By D.I. Laary and Alimatu Quaye
Accra, April 13, GNA - Non-state actors from Africa have met in Accra, to renew their partnership commitments towards assisting governments develop inclusive agricultural policies and design programmes for food security and fight malnutrition.

Members of the Comprehensive African Agricultural Development Programme (CAADP) Non-State Actors' Coalition (CNC) met to reflect on ways of building union members' capacity to help governments come out with comprehensive policies to improve agriculture.

They are also working towards the speedy implementation of the Malabo Declaration adopted in 2014 in Malabo, Equatorial Guinea, to accelerate agricultural growth and transformation to improve wealth and livelihoods.

The meeting, organised with the support from Feed Future, USAID and Africa Lead, had participants from Ghana, Tanzania, Kenya, Uganda, Senegal and Nigeria deliberating on a wide range of issues, including approaches to practicalising the Malabo Declaration.

African leaders converged at an AU summit in Malabo, Equatorial Guinean in 2014 and approved a declaration on accelerated agricultural growth and transformation for shared prosperity and improved livelihoods dubbed 'Malabo Declaration.'

The declaration implementation strategy and roadmap systematically outlines a range of priority actions to be carried out in realising the 2025 CAADP vision - creating a prosperous Africa where wealth is shared among citizens through agricultural transformation.

The meeting held discussions such as funding African agricultural investment to attain Malabo commitments, agricultural finance landscape and policy environment, inclusive access to finance to empower women and youth, innovative delivery of financial services, value chain finance and renewing partnership for accelerated development.

Mr Kop'ep Dabugat, Coordinator CNC told journalists the CAADP was adopted in 2003 as a flagship programme to solve African challenges that could drive growth and prosperity to end hunger and fight poverty using the agricultural sector as the game-changer.

African governments had agreed in the Malabo declaration to allocate 10 per cent of their annual budget to support agriculture, but the coordinator said only about seven countries met the target.

He said transforming the sector is the only way Africa could meet the annual growth rate target of six per cent to drive their economies and to enhance living conditions of the people.

'Agricultural improvement is the way forward for Africa because our economies are more agrarian, so we need to improve production to become self-sufficient, improve marketing, packaging and have better food,' he said.

The Malabo framework aims at ending hunger, lessening poverty, cutting down post-harvest loses, slashing stunted growth, encouraging youth and women to engage agribusiness and finding ways to help governments develop and diversify growth in agriculture production.

'We want to raise issues around it, to crystalise plans and define our coalition as a whole. This year, we will come out with a concrete statement that tells our commitment, actions and recommendations for improvement in CAADP plan,' Dabugat said.

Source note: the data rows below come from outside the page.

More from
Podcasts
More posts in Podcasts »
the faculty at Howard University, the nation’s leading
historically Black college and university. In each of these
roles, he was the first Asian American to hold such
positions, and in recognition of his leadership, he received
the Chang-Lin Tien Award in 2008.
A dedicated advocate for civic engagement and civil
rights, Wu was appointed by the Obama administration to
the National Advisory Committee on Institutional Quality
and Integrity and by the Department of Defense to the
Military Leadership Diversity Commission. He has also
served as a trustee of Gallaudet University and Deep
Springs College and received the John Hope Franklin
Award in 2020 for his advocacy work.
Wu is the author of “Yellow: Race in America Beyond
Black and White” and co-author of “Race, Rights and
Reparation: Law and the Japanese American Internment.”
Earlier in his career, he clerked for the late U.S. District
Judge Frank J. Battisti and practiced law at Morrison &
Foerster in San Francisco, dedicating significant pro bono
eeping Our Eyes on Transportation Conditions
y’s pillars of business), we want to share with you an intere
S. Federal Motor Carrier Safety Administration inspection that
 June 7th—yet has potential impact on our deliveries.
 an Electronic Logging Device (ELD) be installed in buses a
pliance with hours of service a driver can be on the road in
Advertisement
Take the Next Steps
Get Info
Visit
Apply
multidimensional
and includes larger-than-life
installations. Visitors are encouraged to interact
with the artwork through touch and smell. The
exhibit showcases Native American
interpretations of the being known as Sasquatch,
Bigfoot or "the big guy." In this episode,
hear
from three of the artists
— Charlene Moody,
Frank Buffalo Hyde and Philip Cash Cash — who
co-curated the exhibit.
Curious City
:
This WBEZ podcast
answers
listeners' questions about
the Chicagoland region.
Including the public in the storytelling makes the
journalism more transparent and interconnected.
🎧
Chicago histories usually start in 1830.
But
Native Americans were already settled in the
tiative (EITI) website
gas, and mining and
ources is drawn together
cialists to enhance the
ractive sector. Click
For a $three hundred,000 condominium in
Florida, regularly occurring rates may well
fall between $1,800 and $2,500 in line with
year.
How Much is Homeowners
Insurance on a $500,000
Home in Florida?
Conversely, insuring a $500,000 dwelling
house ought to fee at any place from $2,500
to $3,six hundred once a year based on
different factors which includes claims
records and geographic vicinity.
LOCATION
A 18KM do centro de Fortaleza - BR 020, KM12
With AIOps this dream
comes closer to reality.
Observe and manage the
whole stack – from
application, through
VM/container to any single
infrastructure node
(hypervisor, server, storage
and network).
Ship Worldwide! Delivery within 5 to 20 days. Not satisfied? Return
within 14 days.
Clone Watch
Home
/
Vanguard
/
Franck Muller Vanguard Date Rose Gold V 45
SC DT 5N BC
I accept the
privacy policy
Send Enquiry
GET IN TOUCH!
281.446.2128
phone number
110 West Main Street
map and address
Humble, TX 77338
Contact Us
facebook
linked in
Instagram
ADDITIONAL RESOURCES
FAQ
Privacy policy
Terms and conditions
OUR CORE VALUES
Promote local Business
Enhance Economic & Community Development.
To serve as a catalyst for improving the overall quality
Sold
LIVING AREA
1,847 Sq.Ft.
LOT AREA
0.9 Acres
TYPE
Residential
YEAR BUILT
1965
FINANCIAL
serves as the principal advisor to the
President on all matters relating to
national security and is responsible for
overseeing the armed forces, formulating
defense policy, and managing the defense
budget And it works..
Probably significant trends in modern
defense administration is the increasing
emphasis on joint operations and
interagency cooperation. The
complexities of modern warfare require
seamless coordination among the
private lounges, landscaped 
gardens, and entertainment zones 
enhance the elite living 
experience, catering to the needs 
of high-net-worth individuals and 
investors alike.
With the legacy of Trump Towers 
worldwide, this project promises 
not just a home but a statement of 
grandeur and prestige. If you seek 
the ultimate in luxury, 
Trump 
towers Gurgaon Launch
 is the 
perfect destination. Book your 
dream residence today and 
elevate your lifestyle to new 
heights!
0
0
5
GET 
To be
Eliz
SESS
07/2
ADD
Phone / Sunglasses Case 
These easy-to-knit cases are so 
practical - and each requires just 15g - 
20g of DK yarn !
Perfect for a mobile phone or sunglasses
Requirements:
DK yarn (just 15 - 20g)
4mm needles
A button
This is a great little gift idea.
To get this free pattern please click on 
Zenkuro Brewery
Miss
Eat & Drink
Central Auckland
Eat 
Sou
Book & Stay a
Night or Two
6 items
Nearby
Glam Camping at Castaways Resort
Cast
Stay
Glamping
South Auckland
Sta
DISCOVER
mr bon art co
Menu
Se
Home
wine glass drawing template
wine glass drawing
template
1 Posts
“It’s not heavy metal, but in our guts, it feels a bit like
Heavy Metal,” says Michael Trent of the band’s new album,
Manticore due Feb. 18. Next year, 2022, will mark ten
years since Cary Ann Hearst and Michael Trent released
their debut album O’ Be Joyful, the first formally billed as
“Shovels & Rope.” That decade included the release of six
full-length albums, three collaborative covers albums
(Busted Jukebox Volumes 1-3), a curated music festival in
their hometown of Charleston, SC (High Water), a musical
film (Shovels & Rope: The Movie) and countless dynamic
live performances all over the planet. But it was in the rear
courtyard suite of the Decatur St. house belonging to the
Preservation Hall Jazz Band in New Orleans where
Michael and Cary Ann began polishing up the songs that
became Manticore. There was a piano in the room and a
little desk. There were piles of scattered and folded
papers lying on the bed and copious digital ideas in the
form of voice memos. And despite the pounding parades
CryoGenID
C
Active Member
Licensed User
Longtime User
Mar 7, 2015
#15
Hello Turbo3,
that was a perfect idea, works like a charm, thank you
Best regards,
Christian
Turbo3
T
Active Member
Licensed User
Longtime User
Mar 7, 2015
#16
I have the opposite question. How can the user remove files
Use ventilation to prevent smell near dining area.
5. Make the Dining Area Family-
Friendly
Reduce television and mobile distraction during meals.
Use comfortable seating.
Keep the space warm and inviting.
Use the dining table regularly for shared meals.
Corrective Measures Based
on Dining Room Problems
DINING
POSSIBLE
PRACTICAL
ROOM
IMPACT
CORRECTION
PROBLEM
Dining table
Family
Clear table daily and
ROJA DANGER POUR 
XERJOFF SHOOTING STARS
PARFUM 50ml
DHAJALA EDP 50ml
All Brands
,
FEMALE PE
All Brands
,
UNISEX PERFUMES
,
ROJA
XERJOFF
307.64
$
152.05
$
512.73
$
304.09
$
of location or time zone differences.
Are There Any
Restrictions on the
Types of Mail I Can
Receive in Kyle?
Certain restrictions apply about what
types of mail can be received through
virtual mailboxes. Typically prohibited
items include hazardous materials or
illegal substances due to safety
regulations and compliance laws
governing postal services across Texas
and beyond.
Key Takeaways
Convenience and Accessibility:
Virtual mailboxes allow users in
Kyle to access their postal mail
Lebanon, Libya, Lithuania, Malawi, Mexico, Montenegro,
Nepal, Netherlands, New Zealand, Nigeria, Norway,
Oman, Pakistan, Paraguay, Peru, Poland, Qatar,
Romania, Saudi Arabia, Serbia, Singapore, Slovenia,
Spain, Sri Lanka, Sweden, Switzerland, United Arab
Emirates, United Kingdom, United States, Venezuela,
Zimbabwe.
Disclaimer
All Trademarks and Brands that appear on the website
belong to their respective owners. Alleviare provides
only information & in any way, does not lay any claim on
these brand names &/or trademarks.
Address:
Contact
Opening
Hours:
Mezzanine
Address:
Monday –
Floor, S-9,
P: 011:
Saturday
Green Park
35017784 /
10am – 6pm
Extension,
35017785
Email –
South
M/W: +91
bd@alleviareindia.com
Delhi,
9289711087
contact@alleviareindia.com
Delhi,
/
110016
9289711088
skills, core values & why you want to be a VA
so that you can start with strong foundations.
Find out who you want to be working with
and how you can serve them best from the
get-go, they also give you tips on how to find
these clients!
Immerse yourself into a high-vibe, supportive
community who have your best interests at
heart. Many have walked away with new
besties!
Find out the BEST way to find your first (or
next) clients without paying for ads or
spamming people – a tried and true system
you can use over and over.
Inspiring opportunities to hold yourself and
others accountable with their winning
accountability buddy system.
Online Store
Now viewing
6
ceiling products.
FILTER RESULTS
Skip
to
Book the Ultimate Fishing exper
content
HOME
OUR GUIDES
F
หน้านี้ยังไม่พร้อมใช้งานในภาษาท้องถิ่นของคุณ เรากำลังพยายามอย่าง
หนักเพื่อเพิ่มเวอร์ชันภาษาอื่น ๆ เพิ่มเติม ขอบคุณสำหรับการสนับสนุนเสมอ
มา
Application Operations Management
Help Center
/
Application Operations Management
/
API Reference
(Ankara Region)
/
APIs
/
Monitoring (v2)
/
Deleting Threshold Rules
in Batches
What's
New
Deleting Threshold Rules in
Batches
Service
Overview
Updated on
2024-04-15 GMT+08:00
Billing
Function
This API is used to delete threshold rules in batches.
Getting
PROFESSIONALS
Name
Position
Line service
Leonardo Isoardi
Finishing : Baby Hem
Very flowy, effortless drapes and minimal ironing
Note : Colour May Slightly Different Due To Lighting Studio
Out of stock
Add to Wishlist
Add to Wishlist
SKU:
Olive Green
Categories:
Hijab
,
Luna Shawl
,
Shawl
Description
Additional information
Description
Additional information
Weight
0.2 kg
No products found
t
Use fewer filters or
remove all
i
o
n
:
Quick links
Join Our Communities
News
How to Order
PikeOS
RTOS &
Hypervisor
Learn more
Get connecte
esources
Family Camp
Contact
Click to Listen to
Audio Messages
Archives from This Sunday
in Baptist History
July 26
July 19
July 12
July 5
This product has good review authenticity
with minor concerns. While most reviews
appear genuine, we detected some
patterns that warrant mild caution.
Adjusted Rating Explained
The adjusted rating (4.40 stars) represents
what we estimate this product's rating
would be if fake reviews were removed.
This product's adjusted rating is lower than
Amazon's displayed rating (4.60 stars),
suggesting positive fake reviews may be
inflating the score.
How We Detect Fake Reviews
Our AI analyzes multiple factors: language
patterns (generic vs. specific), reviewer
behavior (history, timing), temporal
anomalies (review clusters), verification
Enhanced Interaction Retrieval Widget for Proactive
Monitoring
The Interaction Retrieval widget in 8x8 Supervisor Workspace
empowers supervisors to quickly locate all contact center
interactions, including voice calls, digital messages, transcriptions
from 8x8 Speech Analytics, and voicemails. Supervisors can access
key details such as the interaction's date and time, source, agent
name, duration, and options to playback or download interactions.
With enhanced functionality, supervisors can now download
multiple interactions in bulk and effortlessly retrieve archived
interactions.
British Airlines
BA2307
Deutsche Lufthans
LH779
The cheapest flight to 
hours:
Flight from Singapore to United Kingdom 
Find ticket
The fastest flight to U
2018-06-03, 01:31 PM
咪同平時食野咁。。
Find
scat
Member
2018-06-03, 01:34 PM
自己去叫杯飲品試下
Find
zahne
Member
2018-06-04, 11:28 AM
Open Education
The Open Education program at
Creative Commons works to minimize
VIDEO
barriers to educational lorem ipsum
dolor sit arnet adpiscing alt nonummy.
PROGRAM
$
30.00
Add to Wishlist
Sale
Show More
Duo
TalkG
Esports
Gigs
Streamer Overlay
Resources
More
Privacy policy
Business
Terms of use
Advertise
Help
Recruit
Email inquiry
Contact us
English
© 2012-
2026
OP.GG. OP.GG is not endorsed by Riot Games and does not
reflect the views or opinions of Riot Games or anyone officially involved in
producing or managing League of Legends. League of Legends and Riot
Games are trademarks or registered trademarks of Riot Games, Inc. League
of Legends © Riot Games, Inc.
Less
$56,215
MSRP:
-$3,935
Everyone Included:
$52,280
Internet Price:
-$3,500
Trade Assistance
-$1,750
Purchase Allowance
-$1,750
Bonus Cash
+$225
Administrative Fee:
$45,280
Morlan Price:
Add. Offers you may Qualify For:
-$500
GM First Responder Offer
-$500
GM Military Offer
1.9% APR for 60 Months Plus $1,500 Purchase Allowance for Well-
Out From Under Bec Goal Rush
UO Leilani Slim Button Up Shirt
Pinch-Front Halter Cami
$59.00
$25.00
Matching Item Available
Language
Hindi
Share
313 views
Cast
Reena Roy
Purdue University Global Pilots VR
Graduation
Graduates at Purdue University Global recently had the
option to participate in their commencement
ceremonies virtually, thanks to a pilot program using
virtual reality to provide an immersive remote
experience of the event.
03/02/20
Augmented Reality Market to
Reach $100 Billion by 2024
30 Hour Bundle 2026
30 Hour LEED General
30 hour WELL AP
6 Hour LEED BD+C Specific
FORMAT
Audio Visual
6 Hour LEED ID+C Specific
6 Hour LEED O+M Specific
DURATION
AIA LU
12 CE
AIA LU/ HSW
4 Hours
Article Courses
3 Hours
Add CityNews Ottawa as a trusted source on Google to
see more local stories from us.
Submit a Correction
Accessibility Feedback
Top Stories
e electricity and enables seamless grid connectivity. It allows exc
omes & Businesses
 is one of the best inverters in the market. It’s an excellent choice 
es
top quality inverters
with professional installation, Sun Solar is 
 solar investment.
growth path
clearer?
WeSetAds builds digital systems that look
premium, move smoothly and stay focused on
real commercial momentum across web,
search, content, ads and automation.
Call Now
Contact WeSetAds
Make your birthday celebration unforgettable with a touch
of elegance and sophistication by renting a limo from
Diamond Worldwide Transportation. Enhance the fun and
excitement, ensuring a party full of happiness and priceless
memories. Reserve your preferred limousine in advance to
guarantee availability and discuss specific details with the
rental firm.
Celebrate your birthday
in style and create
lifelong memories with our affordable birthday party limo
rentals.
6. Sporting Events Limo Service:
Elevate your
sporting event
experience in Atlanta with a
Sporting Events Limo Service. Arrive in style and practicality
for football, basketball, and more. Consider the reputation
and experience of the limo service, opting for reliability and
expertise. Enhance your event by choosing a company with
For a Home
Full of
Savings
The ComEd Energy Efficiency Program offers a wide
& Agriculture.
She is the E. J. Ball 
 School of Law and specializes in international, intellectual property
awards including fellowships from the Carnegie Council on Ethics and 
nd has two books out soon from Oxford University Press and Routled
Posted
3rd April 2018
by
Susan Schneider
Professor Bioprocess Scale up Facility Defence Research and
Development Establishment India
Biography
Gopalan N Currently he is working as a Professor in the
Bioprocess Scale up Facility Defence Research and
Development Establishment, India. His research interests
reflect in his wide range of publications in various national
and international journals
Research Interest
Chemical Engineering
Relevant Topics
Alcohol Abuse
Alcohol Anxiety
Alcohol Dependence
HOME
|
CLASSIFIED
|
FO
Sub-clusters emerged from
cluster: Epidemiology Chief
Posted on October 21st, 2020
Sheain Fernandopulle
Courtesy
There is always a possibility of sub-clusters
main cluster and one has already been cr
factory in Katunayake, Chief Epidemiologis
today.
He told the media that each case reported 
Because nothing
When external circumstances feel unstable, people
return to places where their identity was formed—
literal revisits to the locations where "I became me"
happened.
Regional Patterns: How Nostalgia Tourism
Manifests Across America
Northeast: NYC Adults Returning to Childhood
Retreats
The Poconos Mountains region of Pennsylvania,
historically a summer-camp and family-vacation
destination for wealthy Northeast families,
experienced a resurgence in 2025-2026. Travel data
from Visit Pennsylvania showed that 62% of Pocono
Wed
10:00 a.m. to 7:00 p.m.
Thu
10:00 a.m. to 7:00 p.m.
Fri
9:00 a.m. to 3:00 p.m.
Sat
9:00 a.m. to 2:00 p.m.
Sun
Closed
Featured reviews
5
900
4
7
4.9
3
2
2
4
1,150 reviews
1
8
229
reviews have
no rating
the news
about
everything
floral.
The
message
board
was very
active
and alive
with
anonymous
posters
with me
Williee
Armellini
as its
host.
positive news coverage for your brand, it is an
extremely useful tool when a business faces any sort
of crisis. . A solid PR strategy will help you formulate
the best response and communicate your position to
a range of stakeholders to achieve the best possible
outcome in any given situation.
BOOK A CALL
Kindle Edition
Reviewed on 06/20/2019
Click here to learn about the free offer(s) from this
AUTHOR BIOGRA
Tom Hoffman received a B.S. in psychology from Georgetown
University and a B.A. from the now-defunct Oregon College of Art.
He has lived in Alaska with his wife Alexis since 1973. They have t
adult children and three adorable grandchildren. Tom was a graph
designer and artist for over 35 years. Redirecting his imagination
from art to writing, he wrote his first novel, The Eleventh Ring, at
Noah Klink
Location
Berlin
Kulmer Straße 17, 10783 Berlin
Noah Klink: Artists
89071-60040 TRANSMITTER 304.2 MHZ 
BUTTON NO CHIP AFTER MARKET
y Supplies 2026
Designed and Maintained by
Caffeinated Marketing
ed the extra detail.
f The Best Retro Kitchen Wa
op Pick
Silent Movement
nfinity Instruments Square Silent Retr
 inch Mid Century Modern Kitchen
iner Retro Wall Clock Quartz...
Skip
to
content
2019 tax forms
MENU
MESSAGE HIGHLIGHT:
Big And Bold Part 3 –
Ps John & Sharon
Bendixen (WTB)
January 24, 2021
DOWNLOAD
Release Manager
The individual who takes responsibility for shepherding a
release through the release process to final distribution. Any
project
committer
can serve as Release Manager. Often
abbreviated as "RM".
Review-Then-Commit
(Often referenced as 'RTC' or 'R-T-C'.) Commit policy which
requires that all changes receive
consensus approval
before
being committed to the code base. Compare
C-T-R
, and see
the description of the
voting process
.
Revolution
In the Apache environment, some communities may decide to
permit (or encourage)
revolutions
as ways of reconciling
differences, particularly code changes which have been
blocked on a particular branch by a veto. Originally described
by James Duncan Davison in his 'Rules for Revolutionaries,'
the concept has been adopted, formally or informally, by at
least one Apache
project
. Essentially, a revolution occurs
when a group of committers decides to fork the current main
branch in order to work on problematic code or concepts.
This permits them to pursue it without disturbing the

Mouhamet Lamie Ndiaye, Association for Cooperative Operations Research and Development Country Director said: 'There is a lot of wastage in the developed countries, there is a lot of food that is being wasted, which means we are now producing more than what we need.

'The problem we have is that we only distribute it to those that have the capital, what we need to do is to fairly distribute the food that we are producing,' he added.

CAADP aims to achieve an agriculture-led socio-economic growth that would create wealth, tackle poverty and reduce hunger.

It recognises that to transform African agriculture, it is imperative to build broad and inclusive coalitions of states.